Complete text of “A More Perfect Union

PS: Barack Obama was in Corvallis, Oregon last week. I was only a few blocks away…bummer!
Barack Obama was also in Medford, Oregon last week. If only I had taken the Medford exit on our way to Ashland!

PPS: Consider this the official endorsement for Barack Obama. I voted for Barack Obama when he was running for senator in Illinois and I am ready to vote for him again.

PPPS: This is definitely my favorite item on the web store on Obama’s web site: “Republicans for Obama
Republicans are voting for Barack Obama and you should too

  • FinanceBuzz

    How sad that you group two of the most impactful tragedies in the American conciousness with a speech made for poltical expediency. What valid points Obama may have had in his speech were lost in the disingenuousness of the moment as a politician, despite portrayals to the contrary, attempted to distance himself from radical views only when “caught.” This speech may have carried some lasting meaning had it been done from the heart and not as an act of political maneuvering.

    This is a shame as it was hopeful for America that Obama was a presidential candidate who happened to be a black man as opposed to a black man who was a presidential candidate. Now as we learn about the views of two people very close to him – his wife and his pastor – we have need to question what really is Obama’s views on race relations. To paraphrase Sen. Zell Miller from his speech at the 2004 GOP convention, Obama’s views over the years are far more relevant than a speech made in the heat of controversy in the midst of a presidential campaign.

  • Derek, I’m going to go ahead and suggest that you shouldn’t tax your giant brain overly much about what Obama said – those white supremacist branded blinders I can see from here pretty much guarantee that you’ll be unable to take anything Obama says seriously regardless of what it is.

    Also, do you get those talking points emailed to you on a daily basis, or did you opt for the weekly digest?

  • FinanceBuzz

    Here’s an idea, Dennis.
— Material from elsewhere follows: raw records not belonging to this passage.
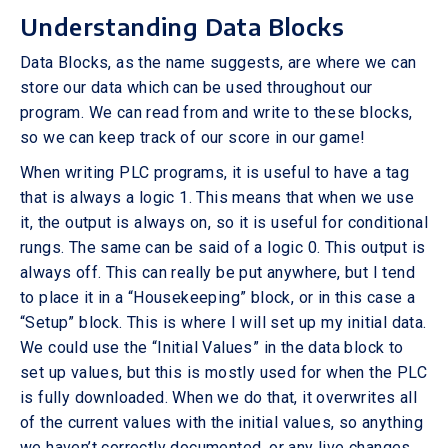
Understanding Data Blocks
Data Blocks, as the name suggests, are where we can
store our data which can be used throughout our
program. We can read from and write to these blocks,
so we can keep track of our score in our game!
When writing PLC programs, it is useful to have a tag
that is always a logic 1. This means that when we use
it, the output is always on, so it is useful for conditional
rungs. The same can be said of a logic 0. This output is
always off. This can really be put anywhere, but I tend
to place it in a “Housekeeping” block, or in this case a
“Setup” block. This is where I will set up my initial data.
We could use the “Initial Values” in the data block to
set up values, but this is mostly used for when the PLC
is fully downloaded. When we do that, it overwrites all
of the current values with the initial values, so anything
we haven’t correctly documented, or any live changes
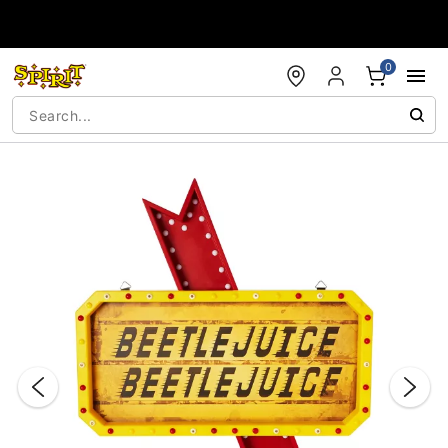
Accessibility Acknowledgement
0
"Slide "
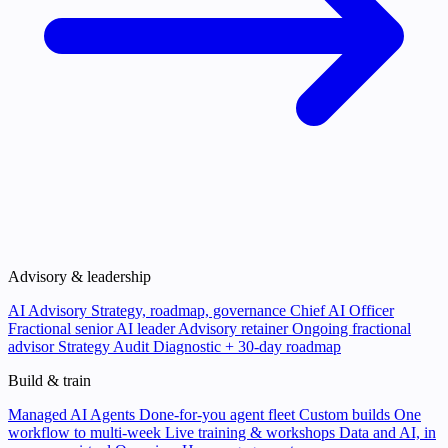
Advisory & leadership
AI Advisory
Strategy, roadmap, governance
Chief AI Officer
Fractional senior AI leader
Advisory retainer
Ongoing fractional
advisor
Strategy Audit
Diagnostic + 30-day roadmap
Build & train
Managed AI Agents
Done-for-you agent fleet
Custom builds
One
workflow to multi-week
Live training & workshops
Data and AI, in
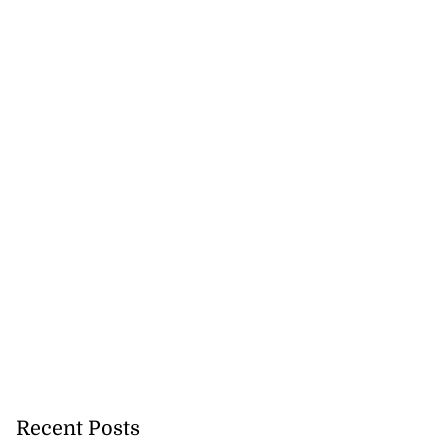
Recent Posts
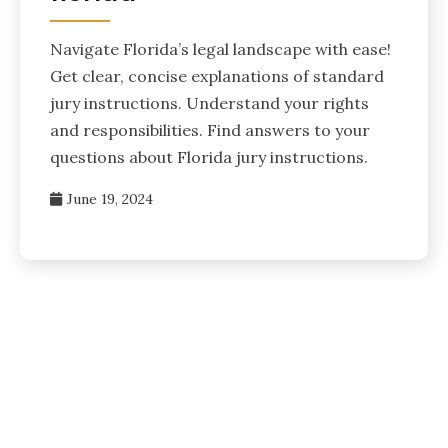
Navigate Florida’s legal landscape with ease!
Get clear, concise explanations of standard
jury instructions. Understand your rights
and responsibilities. Find answers to your
questions about Florida jury instructions.
June 19, 2024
Rather making an unfounded and ignorant slur against me while not addressing a single point I made, how about countering what I said. I love how the left makes a beeline to a personal attack the second someone does agree with them. So, care to try again and this time offer some substance? Looks like you might need some talking points if you cannot do better than that.

  • Ha!

    I deserved that one, I guess.

    Derek, for future reference, please do not get mad at me for making “unfounded slurs” in one sentence only to brand the entire “left” (whatever that is) in the next based on a single comment I made, especially when I don’t even identify as being part of this mysterious “left” you speak of.

    It creates an unfortunate dissonance, to put it mildly. Your second sentence would have stood very well on its own.

    And I am not addressing the content of your initial comment because I think it’s complete crap. It misses the point. It had nothing new to add to the conversation. It makes problematic assumptions. It reads like it was cribbed from an RNC memo. Iit gets the speech wrong. And it sullies an otherwise nice post.

    I reserve the right to address things I personally find worth addressing and/or interesting. I’m some dude on the internet, Derek – just because I refuse to take some of your comments seriously doesn’t mean anything but that I refuse to take some of your comments seriously. It certainly doesn’t mean you won some sort of victory. (I’m not “the left,” remember?)